Subjects were excluded if they met one of the following a priori exclusion criteria: a) incorrect answers to both of two instructional manipulation checks, b) an incorrect answer to one instructional manipulation check and evidence of straight-line responding, c) reported age less than 18 years old, and d) location outside of the US (for MTurk participants only. Location estimates were derived from IP addresses using the Qualtrics GeoIP feature). These exclusion criteria resulted in the exclusion of data from 22 MTurk participants (2.25%), no campus participants, and one community participant. However, four campus participants were excluded due to survey presentation error and one community participant was excluded on the basis of previously being included in the campus sample. Thus, analyses were conducted on 1,030 participants: 848 MTurk participants aged 18–81 years (M = 35.53, SD = 11.91, 407 males, 300 females; demographic information on some participants was not retained due to survey error), 84 campus participants aged 18–38 years (M = 21.27, SD = 3.50, 41 males, 43 females), and 98 community-based participants aged 19–82 years (M = 33.68, SD = 12.67, 57 males, 41 females). Full demographic characteristics of the samples are presented in Table 1.

Procedure

All procedures were approved by the University of Chicago IRB. Participants read and signed an informed consent document that specified they would be compensated for their participation as long as they completed the study.

Participants then saw a list of problematic responding behaviors (see Table 1) and were randomly assigned to either report how frequently they engaged in each behavior (frequency estimate for self condition) or to report how frequently other participants engaged in each behavior (frequency estimates for other condition, similar to the manipulation used by [22]).

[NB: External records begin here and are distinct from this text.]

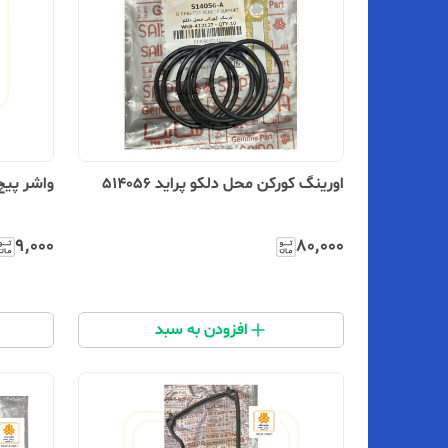
اورینگ کورکن محل دلکو پراید 514056
واشر پیچ ت
۹٬۰۰۰
۸۰٬۰۰۰
افزودن به سبد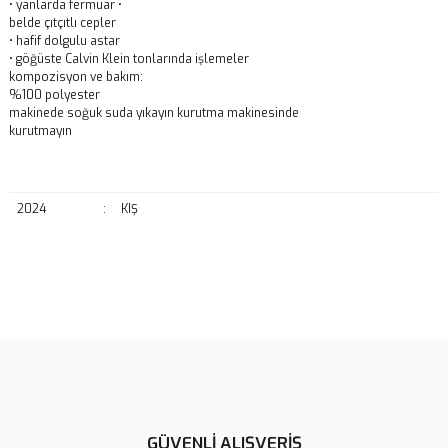
• yanlarda fermuar •
belde çıtçıtlı cepler
• hafif dolgulu astar
• göğüste Calvin Klein tonlarında işlemeler
kompozisyon ve bakım:
%100 polyester
makinede soğuk suda yıkayın kurutma makinesinde
kurutmayın
2024
:
KIŞ
Bu ürünün fiyat bilgisi, resim, ürün açıklamalarında ve diğer
konularda yetersiz gördüğünüz noktaları öneri formunu kullanarak
Bu ürüne ilk yorumu siz yapın!
tarafımıza iletebilirsiniz.
Görüş ve önerileriniz için teşekkür ederiz.
Yorum Yaz
Ürün resmi kalitesiz, bozuk veya görüntülenemiyor.
Ürün açıklamasında eksik bilgiler bulunuyor.
GÜVENLİ ALIŞVERİŞ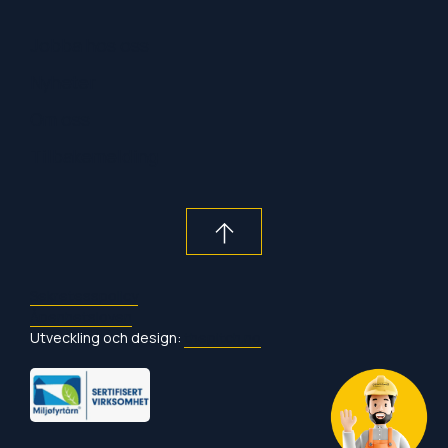
Jobba hos oss
Nyheter
Om oss
Tilbakemelding
Sekretesspolicy
Åpenhetsloven
Utveckling och design:
thepitch.no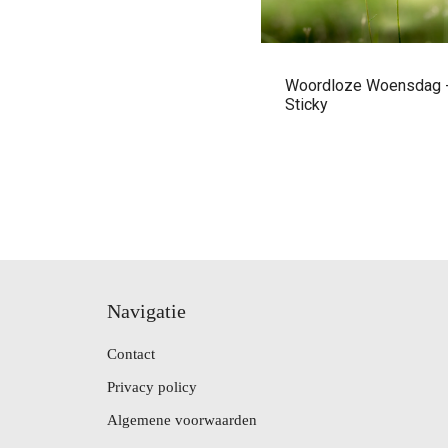
Woordloze Woensdag 
Sticky
Navigatie
Contact
Privacy policy
Algemene voorwaarden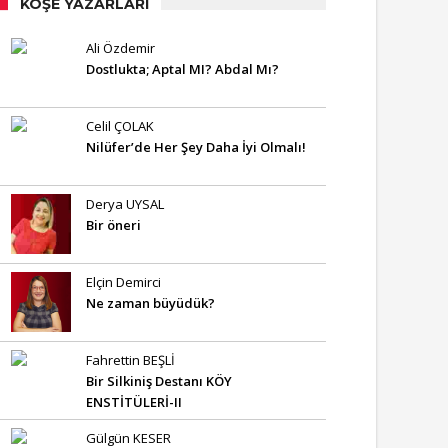
KÖŞE YAZARLARI
Ali Özdemir
Dostlukta; Aptal MI? Abdal Mı?
Celil ÇOLAK
Nilüfer’de Her Şey Daha İyi Olmalı!
Derya UYSAL
Bir öneri
Elçin Demirci
Ne zaman büyüdük?
Fahrettin BEŞLİ
Bir Silkiniş Destanı KÖY
ENSTİTÜLERİ-II
Gülgün KESER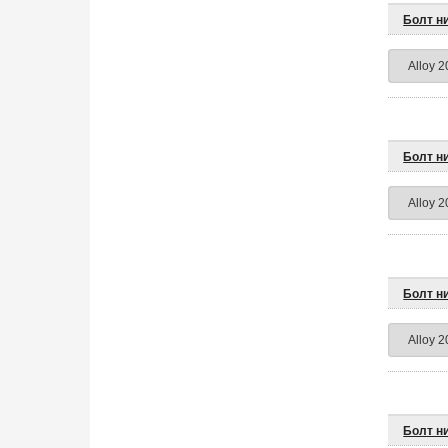
Болт н
Болт н
Болт н
Болт н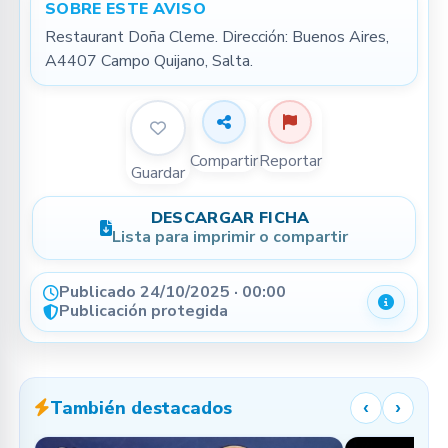
SOBRE ESTE AVISO
Restaurant Doña Cleme. Dirección: Buenos Aires, 
A4407 Campo Quijano, Salta.
Compartir
Reportar
Guardar
DESCARGAR FICHA
Lista para imprimir o compartir
Publicado 24/10/2025 · 00:00
Detalle
Publicación protegida
También destacados
‹
›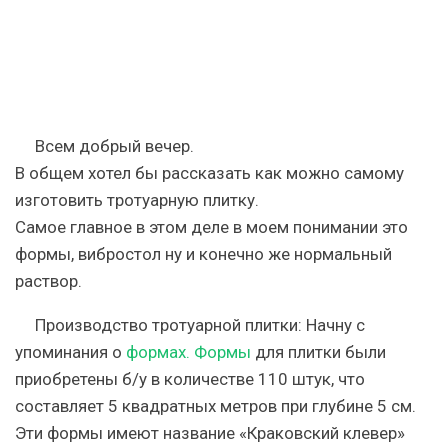
Всем добрый вечер.
В общем хотел бы рассказать как можно самому
изготовить тротуарную плитку.
Самое главное в этом деле в моем понимании это
формы, вибростол ну и конечно же нормальный
раствор.
Производство тротуарной плитки: Начну с
упоминания о
формах. Формы
для плитки были
приобретены б/у в количестве 110 штук, что
составляет 5 квадратных метров при глубине 5 см.
Эти формы имеют название «Краковский клевер»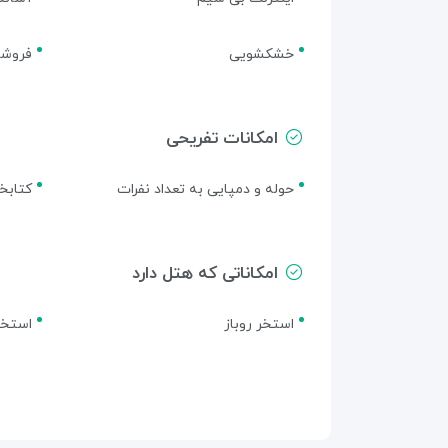
خشکشویی
فروشگ
امکانات تفریحی
حوله و دمپایی به تعداد نفرات
کتابخا
امکاناتی که هتل دارد
استخر روباز
استخر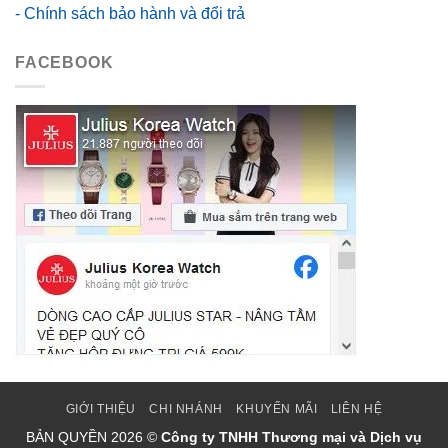
- Chính sách bảo hành và đổi trả
FACEBOOK
GIỚI THIỆU
CHI NHÁNH
KHUYẾN MÃI
LIÊN HỆ
BẢN QUYỀN
2026 ©
Công ty TNHH Thương mại và Dịch vụ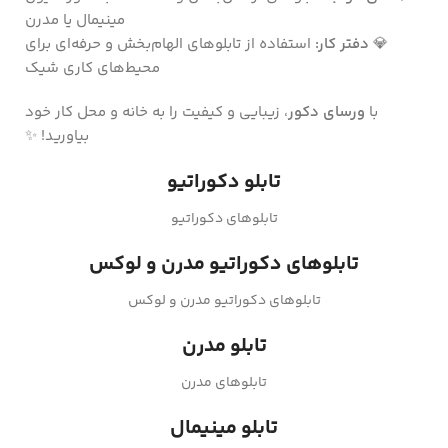
مینیمال یا مدرن
💎
دفتر کار:
استفاده از تابلوهای الهام‌بخش و حرفه‌ای برای
محیط‌های کاری شیک
با
ورسای دکور
، زیبایی و کیفیت را به خانه و محل کار خود
بیاورید! ✨
تابلو دکوراتیو
تابلوهای دکوراتیو
تابلوهای دکوراتیو مدرن و لوکس
تابلوهای دکوراتیو مدرن و لوکس
تابلو مدرن
تابلوهای مدرن
تابلو مینیمال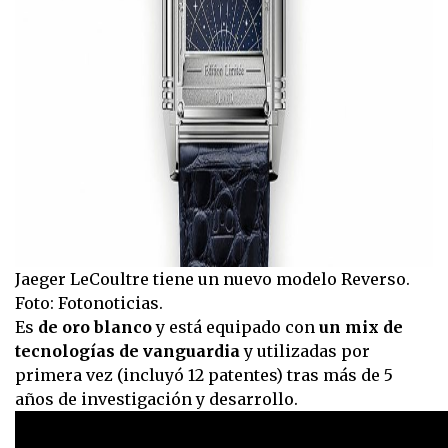
Jaeger LeCoultre tiene un nuevo modelo Reverso.
Foto: Fotonoticias.
Es
de oro blanco
y está equipado con
un mix de
tecnologías de vanguardia
y utilizadas por
primera vez (incluyó 12 patentes) tras más de 5
años de investigación y desarrollo.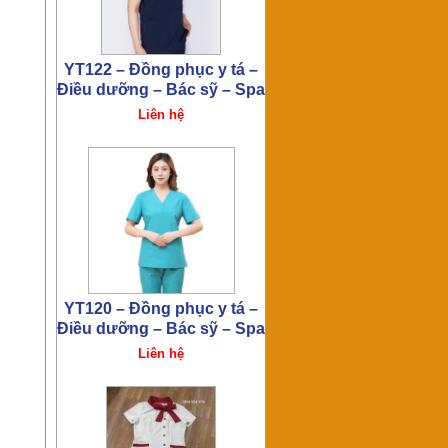
Điều dưỡng – Bác sỹ – Spa
Liên hệ
Đồng phục spa – thẩm mỹ
viện HT286
Liên hệ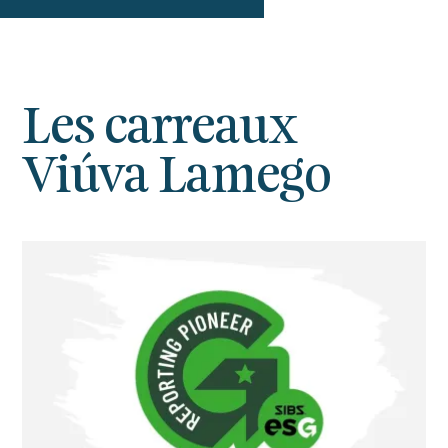
Les carreaux
Viúva Lamego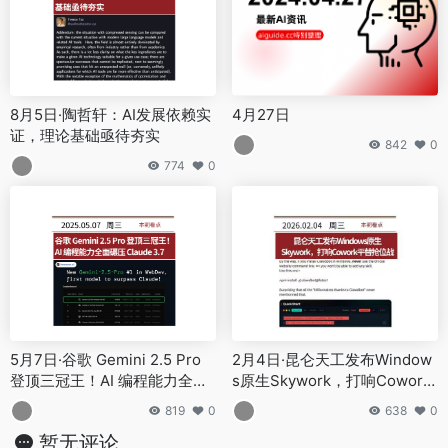
8月5日·陶哲轩：AI发展依赖实
4月27日
证，理论基础亟待夯实
842
0
774
0
5月7日·谷歌 Gemini 2.5 Pro
2月4日·昆仑天工发布Window
登顶三冠王！AI 编程能力全面
s原生Skywork，打响Cowork
碾压 Claude 3.7
平替抢位战
819
0
638
0
暂无评论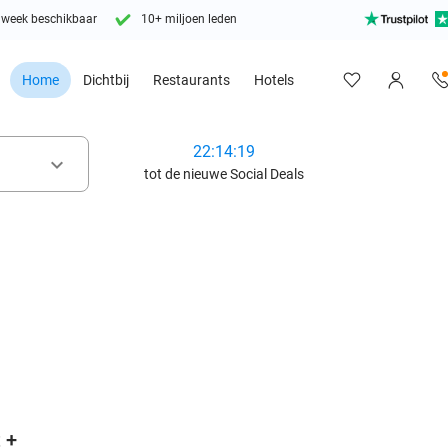
 week beschikbaar
10+ miljoen leden
Home
Dichtbij
Restaurants
Hotels
22:14:17
keyboard_arrow_down
tot de nieuwe Social Deals
favorite_border
 +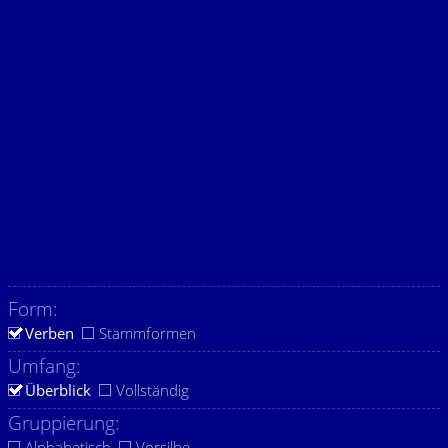
Form:
Verben
Stammformen
Umfang:
Überblick
Vollständig
Gruppierung:
Alphabetisch
Vorsilbe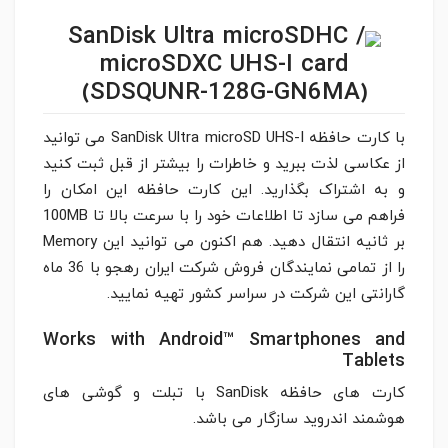
SanDisk Ultra microSDHC /
microSDXC UHS-I card
(SDSQUNR-128G-GN6MA)
با کارت حافظه SanDisk Ultra microSD UHS-I می توانید
از عکاسی لذت ببرید و خاطرات را بیشتر از قبل ثبت کنید
و به اشتراک بگذارید. این کارت حافظه این امکان را
فراهم می سازد تا اطلاعات خود را با سرعت بالا تا 100MB
بر ثانیه انتقال دهید. هم اکنون می توانید این Memory
را از تمامی نمایندگان فروش شرکت ایران رهجو با 36 ماه
گارانتی این شرکت در سراسر کشور تهیه نمایید.
Works with Android™ Smartphones and
Tablets
کارت های حافظه SanDisk با تبلت و گوشی های
هوشمند اندروید سازگار می باشد.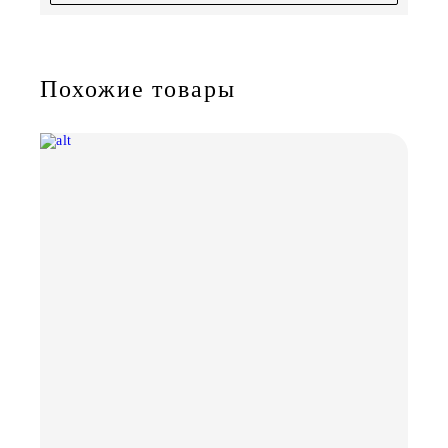
Похожие товары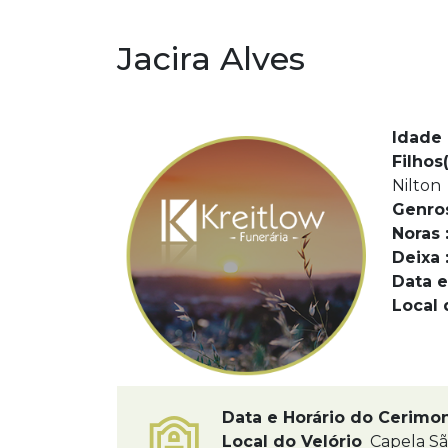
Jacira Alves
Idade 
Filhos(
Nilton
Genro
Noras 
Deixa 
Data e
Local 
Data e Horário do Cerimo
Local do Velório
Capela S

We included a condition in which we asked participants to report on the behavior of other participants rather than themselves because we reasoned that participants may have been motivated to misreport their behavior (under-reporting engagement in socially undesirable respondent behaviors and over-reporting engagement in socially desirable respondent behaviors) if they inferred that their responses could influence future opportunities for paid participation in research (c.f. [3132]). We expected that participants’ inferences of others’ behaviors would be egocentrically anchored upon their own behavior [33] but less influenced by self-serving reporting biases [34,35] and so could serve as more precise estimates of their own behavior.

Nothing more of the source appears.